In qualitative research, discussions about quality in research are not so much based on the idea of standardization and control, as this seems incompatible with many qualitative methods. Quality is rather seen as an issue of how to manage it. Sometimes it is linked to rigour in applying a certain method, but more often to soundness of the research as a whole | Flick (2007).
In previous chapters, you have become familiar with a number of procedures and rules for the development of an appropriate data file structure, development of rich metadata and ensuring the data integrity and authenticity. At the same time, however, we should bear in mind that the data management is always an integral part of much more complex research work.

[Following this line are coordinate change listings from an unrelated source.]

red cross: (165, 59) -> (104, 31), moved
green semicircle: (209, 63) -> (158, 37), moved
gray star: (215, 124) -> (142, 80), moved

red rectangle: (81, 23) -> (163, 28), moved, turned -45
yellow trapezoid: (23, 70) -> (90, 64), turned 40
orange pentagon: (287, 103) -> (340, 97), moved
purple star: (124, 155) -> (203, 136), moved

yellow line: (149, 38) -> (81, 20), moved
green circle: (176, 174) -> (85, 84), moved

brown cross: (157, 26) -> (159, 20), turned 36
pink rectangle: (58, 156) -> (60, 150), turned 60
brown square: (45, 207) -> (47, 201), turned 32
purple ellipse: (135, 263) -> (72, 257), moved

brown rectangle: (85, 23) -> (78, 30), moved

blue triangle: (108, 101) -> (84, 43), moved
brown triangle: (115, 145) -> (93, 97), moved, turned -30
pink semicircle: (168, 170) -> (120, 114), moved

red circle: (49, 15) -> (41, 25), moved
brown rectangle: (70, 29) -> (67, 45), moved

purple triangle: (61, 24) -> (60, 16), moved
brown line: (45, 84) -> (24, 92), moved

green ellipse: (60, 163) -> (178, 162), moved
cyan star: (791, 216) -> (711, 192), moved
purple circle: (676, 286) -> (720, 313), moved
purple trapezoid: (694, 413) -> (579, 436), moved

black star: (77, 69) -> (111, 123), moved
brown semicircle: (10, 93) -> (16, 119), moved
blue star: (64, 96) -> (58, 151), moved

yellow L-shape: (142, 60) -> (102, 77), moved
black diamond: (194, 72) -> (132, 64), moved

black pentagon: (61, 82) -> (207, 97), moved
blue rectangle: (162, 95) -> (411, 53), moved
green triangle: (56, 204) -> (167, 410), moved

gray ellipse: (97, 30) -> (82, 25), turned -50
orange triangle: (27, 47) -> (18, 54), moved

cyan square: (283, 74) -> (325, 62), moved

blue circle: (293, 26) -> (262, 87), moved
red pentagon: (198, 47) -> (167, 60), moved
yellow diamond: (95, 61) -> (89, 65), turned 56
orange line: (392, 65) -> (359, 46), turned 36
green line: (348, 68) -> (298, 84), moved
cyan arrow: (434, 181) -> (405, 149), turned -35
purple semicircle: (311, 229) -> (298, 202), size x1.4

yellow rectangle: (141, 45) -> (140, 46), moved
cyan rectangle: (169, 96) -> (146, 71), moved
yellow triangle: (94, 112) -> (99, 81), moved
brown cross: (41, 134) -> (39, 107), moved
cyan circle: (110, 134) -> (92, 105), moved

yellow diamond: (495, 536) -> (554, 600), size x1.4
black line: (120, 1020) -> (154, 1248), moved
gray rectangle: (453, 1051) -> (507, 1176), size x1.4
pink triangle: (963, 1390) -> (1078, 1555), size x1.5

The quality of the outcome is achieved through the quality of the production process (Krejčí, 2010). Scientific research is not an exception. Thus the quality stems from professionalism based on continuous improvement. Data management is one important part of such processes. As such it is interconnected and influenced by other processes within the system and should contribute to a common long-term objective of continuous improvement of a research work within the research organisation.
The mechanical quality control of survey operations such as coding and keying does not easily lend itself to continuous improvement. Rather, it must be complemented with feedback and learning where the survey workers themselves are part of an improvement process | Biemer & Lyberg (2003).
In addition, quality always involves a number of different dimensions. Quality is often defined as “fitness to use”. However simple this sounds, it provides a point of departure for a comprehensive approach to data quality. The results must not only be accurate but must be delivered in time, understandable and clear, and meet other potential users’ needs, e.g. comparability and coherence with other databases. Moreover, it must be also cost-efficient.